Up until now, only a few small multimedia search companies have been able to index audio effectively including Nexidia and TVEyes, two pioneering companies in the audio indexing space. In fact I wrote about these companies in a Streaming Media Magazine article last year called The Search is On. These companies are able to index with incredible speed with Nexidia building a phonetic index and TVEyes using a hybrid approach of phonetic indexing and using a library of known terms.
According to Sahuget, Google Audio Indexing uses speech technology to transform spoken words into text and uses the Google indexing technology to return the best results to the user. "The returned videos are ranked based -- among other things -- on the spoken content, the metadata, and the freshness of the video. We periodically crawl the YouTube political channels for new content.

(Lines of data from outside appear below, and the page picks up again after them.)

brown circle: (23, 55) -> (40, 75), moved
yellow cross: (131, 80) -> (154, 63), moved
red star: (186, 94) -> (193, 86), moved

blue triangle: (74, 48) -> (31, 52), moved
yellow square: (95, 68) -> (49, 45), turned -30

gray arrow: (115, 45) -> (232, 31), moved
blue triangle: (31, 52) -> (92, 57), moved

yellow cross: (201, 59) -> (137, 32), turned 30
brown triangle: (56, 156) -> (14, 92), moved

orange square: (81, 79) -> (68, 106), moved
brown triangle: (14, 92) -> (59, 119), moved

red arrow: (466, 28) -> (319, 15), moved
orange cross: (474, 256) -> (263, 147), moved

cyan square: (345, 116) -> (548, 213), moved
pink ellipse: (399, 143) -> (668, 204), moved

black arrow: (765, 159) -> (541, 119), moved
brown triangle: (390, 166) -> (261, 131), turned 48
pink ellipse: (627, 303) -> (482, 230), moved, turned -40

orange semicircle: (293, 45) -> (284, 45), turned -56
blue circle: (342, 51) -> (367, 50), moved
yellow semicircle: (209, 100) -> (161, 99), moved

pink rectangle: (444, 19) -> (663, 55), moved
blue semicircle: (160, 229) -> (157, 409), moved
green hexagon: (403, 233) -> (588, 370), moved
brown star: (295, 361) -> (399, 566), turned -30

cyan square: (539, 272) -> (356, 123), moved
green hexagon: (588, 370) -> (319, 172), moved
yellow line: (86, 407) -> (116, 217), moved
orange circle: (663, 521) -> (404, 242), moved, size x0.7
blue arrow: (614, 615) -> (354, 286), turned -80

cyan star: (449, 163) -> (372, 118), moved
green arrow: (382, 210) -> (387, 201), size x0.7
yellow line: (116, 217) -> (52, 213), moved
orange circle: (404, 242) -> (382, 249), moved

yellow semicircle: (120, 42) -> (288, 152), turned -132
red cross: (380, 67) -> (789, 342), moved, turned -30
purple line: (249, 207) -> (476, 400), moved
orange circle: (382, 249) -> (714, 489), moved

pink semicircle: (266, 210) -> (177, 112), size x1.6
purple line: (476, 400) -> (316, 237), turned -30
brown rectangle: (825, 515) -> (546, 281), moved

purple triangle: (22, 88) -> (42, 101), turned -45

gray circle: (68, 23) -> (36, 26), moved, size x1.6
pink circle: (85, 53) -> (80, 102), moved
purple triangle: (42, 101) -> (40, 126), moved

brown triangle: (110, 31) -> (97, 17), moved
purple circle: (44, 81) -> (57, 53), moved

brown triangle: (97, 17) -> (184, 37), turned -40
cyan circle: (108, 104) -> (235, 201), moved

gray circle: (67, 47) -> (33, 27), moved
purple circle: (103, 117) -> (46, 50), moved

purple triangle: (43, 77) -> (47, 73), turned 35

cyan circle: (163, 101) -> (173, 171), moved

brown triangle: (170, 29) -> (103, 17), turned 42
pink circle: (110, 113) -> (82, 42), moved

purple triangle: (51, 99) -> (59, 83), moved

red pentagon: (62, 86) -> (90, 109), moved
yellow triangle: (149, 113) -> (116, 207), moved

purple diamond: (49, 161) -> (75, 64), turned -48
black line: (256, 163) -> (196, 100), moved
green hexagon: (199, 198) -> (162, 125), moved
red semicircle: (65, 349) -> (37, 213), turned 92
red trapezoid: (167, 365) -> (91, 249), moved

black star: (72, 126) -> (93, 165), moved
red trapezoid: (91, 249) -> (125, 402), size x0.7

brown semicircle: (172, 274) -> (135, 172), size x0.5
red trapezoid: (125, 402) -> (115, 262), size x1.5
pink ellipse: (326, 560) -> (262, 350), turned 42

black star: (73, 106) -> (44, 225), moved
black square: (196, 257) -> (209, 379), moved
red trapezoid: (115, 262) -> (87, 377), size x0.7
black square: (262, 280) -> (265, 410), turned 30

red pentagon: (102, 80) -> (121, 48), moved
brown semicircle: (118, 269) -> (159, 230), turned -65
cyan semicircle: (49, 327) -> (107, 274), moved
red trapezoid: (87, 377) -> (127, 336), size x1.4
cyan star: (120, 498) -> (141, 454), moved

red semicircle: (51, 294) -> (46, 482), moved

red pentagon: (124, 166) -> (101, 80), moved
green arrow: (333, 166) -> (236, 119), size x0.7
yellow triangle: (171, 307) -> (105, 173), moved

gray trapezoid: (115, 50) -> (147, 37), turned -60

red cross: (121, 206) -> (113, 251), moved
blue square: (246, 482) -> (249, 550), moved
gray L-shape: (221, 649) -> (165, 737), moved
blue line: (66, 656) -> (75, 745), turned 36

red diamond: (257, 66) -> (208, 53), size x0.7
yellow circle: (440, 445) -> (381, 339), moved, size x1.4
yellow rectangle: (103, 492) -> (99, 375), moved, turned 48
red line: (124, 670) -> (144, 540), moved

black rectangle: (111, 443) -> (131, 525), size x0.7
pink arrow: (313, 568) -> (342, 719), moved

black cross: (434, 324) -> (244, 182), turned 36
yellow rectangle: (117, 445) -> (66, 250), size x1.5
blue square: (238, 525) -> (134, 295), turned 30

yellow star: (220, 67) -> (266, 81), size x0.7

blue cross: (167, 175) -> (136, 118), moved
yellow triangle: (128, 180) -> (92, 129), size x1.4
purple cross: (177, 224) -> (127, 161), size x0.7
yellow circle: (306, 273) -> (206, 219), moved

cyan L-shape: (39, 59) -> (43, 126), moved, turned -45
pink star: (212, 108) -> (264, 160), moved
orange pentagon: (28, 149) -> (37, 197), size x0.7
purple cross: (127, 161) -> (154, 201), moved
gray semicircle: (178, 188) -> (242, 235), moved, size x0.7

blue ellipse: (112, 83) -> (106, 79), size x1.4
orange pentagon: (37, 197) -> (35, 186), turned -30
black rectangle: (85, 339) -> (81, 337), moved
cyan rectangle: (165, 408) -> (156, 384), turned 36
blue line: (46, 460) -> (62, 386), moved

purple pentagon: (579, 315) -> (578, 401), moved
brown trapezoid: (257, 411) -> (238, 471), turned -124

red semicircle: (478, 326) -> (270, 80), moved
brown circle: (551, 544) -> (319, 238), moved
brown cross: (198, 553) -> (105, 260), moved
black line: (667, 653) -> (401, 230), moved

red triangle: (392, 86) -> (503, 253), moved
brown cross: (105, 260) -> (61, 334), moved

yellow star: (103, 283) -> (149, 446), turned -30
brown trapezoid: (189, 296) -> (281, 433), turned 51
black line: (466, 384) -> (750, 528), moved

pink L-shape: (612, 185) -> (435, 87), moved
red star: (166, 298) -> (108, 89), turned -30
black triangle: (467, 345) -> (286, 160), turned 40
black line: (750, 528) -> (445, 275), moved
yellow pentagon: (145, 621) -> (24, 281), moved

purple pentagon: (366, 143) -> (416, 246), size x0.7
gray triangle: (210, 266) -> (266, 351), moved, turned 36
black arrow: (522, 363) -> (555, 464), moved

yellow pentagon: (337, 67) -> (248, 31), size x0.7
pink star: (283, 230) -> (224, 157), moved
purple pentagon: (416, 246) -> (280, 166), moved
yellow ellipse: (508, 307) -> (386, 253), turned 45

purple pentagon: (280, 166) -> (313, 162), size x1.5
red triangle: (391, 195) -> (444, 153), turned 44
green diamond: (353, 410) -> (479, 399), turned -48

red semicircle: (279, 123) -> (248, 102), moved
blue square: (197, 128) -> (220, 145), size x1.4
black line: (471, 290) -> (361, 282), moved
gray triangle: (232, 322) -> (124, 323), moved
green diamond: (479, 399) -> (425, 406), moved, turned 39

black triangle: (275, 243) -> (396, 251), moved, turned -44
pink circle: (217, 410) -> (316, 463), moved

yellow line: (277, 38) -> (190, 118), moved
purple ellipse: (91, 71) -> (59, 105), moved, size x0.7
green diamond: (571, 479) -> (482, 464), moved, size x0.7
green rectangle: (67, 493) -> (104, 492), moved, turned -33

As soon as a new video is uploaded to YouTube, it is processed by our system and made available in our index for users to search."
When Google purchased YouTube a a couple of years ago, I wondered at the time what it intended to do with it, especially after investing $1.6 billion. With so many people looking at YouTube video, it certainly had potential to generate substantial advertising revenue, but beyond monetization of the medium, Google is first and foremost a search company, so developing some way to search video makes a lot of sense. Sahuget says that more and more content is being created in online video formats, which could explain why Google has decided to develop this tool now.
"Speech-to-text transcription is a useful tool which enables users to instantly find and consume video content by searching across videos for specific terms, even if the video's publisher hasn't transcribed it themselves." He explains that it's time-consuming for users to watch an entire video when they are only looking for a certain part. "Using speech-to-text technology, we can identify the portions of the video where the relevant content is spoken."
For now Sahuget says they are limiting the project to the YouTube political content, but it seems unlikely it will stop there even though he would not commit to anything specific. "Speech recognition is a challenging problem and we are constantly working to improve our technology, but we have nothing to announce at this time," he says. I'm betting this is only the beginning.